New retail: the phygital revolution in China

New Retail : A phygital revolution

Economic development and a rising middle class consumer have made emerging markets an enticing location for many change-makers. Therefore, replacing the patterns of consumption in these regions has prompted retailers and shoppers alike to change their buying habits.

Already the world’s largest e-commerce market, China’s e-commerce will reach $1.1tn at the end of 2021. However, there is still plenty of room for growth with just 38% of China’s total population shopping online. Indeed, China’s online retail sales are expected to increase steadily at an 8.5% compound annual growth rate through to 2022.

Taking these factors into account, Alibaba’s founder (Jack Ma) has embarked on a “phygital revolution” dubbed “New Retail” recognizing that the future of the retail scene was not a matter of platform, but of experience.

 

New Retail disruption

Chinese expect to have a unique experience across all the brand’s interconnected platforms with a multiplication of online and offline touchpoints. Thereupon, it was in response to this growing demand that the phygital ecosystem is born, with New Retail as its first concept.

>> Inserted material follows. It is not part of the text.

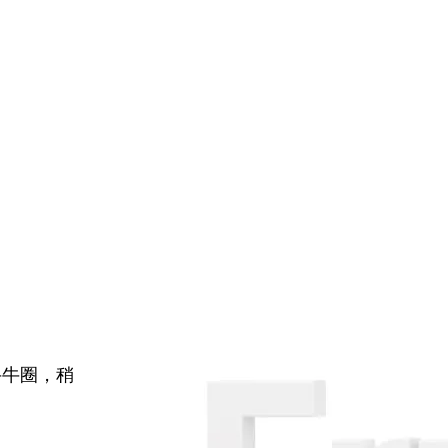
牛牛圈，稍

This disruptive-looking term actually hides a very important social factor, which relates to the way people have consumed and experienced a growth boom, particularly for the past 20 years. Chinese have gone through a brutal transition. Indeed, it brought the smartphone and the IOT to the center of their concerns.

As a result, companies have adopted the same pattern allowing unprecedented agility in developing their sales methods. New Retail is an integral part of these new practices. Theyare not really democratized in Europe, but they have become the new standard in recent years in China.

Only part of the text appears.